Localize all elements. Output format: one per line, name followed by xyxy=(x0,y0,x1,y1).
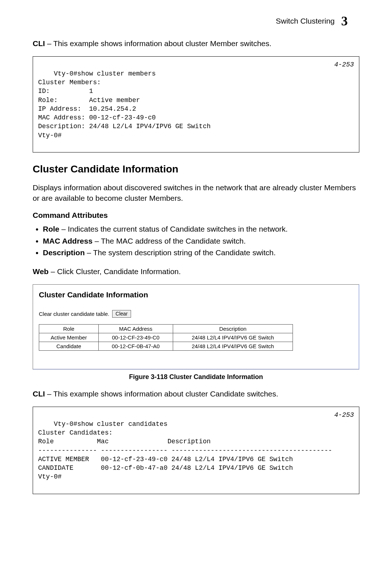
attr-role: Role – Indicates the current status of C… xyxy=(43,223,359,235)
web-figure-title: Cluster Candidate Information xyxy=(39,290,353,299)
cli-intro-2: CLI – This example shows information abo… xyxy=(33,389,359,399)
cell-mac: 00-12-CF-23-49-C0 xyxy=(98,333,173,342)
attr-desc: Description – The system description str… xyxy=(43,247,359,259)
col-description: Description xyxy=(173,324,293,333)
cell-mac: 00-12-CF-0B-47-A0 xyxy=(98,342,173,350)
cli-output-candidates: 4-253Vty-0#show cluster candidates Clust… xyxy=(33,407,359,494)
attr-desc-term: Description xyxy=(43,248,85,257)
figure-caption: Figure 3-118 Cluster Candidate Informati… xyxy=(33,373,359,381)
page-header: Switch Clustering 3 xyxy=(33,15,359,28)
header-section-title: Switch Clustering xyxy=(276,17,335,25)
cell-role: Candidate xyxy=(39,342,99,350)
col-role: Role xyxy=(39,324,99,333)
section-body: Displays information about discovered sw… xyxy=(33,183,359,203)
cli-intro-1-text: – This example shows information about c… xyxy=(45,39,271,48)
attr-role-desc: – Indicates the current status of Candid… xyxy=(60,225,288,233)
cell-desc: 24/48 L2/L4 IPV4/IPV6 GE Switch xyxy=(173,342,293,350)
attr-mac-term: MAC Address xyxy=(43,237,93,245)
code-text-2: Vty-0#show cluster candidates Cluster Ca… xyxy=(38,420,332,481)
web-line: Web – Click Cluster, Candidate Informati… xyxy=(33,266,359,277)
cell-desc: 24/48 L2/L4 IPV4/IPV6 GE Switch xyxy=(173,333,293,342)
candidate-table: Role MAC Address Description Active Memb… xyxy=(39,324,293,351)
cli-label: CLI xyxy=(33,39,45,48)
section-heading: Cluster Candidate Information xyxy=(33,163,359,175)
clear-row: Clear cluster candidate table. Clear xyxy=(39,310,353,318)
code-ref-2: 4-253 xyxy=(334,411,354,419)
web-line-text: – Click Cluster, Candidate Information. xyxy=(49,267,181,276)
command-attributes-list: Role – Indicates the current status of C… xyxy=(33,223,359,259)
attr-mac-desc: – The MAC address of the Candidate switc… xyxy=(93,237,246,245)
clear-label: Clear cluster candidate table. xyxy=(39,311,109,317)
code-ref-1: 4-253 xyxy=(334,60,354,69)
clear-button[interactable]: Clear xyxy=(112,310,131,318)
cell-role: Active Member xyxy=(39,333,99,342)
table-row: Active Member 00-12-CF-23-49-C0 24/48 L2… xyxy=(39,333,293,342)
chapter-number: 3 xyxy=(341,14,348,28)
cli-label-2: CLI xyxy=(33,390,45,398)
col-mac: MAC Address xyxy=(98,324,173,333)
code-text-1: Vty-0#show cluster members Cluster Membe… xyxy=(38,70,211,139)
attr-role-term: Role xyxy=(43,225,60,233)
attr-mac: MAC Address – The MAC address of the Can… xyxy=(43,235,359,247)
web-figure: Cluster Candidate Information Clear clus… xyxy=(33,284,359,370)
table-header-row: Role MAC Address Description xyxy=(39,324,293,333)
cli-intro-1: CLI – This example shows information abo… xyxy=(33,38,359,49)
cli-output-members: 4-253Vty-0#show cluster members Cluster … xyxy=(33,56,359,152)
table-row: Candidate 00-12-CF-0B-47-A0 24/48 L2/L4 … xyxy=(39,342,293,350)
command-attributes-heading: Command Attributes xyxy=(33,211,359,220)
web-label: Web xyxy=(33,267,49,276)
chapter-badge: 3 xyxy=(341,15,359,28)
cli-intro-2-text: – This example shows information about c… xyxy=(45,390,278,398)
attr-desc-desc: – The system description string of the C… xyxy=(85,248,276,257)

What is needed:
Except for the pictures, return every line of the material exactly.

Solution below:
Localize all elements. Output format: one per line, name followed by xyxy=(x0,y0,x1,y1).
attr-role: Role – Indicates the current status of C… xyxy=(43,223,359,235)
web-figure-title: Cluster Candidate Information xyxy=(39,290,353,299)
cli-intro-2: CLI – This example shows information abo… xyxy=(33,389,359,399)
cell-mac: 00-12-CF-23-49-C0 xyxy=(98,333,173,342)
attr-desc: Description – The system description str… xyxy=(43,247,359,259)
col-description: Description xyxy=(173,324,293,333)
cell-mac: 00-12-CF-0B-47-A0 xyxy=(98,342,173,350)
cli-output-candidates: 4-253Vty-0#show cluster candidates Clust… xyxy=(33,407,359,494)
attr-desc-term: Description xyxy=(43,248,85,257)
figure-caption: Figure 3-118 Cluster Candidate Informati… xyxy=(33,373,359,381)
page-header: Switch Clustering 3 xyxy=(33,15,359,28)
header-section-title: Switch Clustering xyxy=(276,17,335,25)
cell-role: Candidate xyxy=(39,342,99,350)
col-role: Role xyxy=(39,324,99,333)
section-body: Displays information about discovered sw… xyxy=(33,183,359,203)
cli-intro-1-text: – This example shows information about c… xyxy=(45,39,271,48)
attr-role-desc: – Indicates the current status of Candid… xyxy=(60,225,288,233)
cell-desc: 24/48 L2/L4 IPV4/IPV6 GE Switch xyxy=(173,342,293,350)
attr-mac-term: MAC Address xyxy=(43,237,93,245)
code-text-2: Vty-0#show cluster candidates Cluster Ca… xyxy=(38,420,332,481)
web-line: Web – Click Cluster, Candidate Informati… xyxy=(33,266,359,277)
cell-desc: 24/48 L2/L4 IPV4/IPV6 GE Switch xyxy=(173,333,293,342)
candidate-table: Role MAC Address Description Active Memb… xyxy=(39,324,293,351)
cli-label: CLI xyxy=(33,39,45,48)
section-heading: Cluster Candidate Information xyxy=(33,163,359,175)
clear-row: Clear cluster candidate table. Clear xyxy=(39,310,353,318)
code-ref-2: 4-253 xyxy=(334,411,354,419)
web-line-text: – Click Cluster, Candidate Information. xyxy=(49,267,181,276)
command-attributes-list: Role – Indicates the current status of C… xyxy=(33,223,359,259)
attr-mac-desc: – The MAC address of the Candidate switc… xyxy=(93,237,246,245)
clear-label: Clear cluster candidate table. xyxy=(39,311,109,317)
code-ref-1: 4-253 xyxy=(334,60,354,69)
clear-button[interactable]: Clear xyxy=(112,310,131,318)
cell-role: Active Member xyxy=(39,333,99,342)
table-row: Active Member 00-12-CF-23-49-C0 24/48 L2… xyxy=(39,333,293,342)
chapter-number: 3 xyxy=(341,14,348,28)
cli-label-2: CLI xyxy=(33,390,45,398)
col-mac: MAC Address xyxy=(98,324,173,333)
code-text-1: Vty-0#show cluster members Cluster Membe… xyxy=(38,70,211,139)
attr-role-term: Role xyxy=(43,225,60,233)
attr-mac: MAC Address – The MAC address of the Can… xyxy=(43,235,359,247)
web-figure: Cluster Candidate Information Clear clus… xyxy=(33,284,359,370)
table-header-row: Role MAC Address Description xyxy=(39,324,293,333)
cli-intro-1: CLI – This example shows information abo… xyxy=(33,38,359,49)
cli-output-members: 4-253Vty-0#show cluster members Cluster … xyxy=(33,56,359,152)
table-row: Candidate 00-12-CF-0B-47-A0 24/48 L2/L4 … xyxy=(39,342,293,350)
command-attributes-heading: Command Attributes xyxy=(33,211,359,220)
web-label: Web xyxy=(33,267,49,276)
chapter-badge: 3 xyxy=(341,15,359,28)
cli-intro-2-text: – This example shows information about c… xyxy=(45,390,278,398)
attr-desc-desc: – The system description string of the C… xyxy=(85,248,276,257)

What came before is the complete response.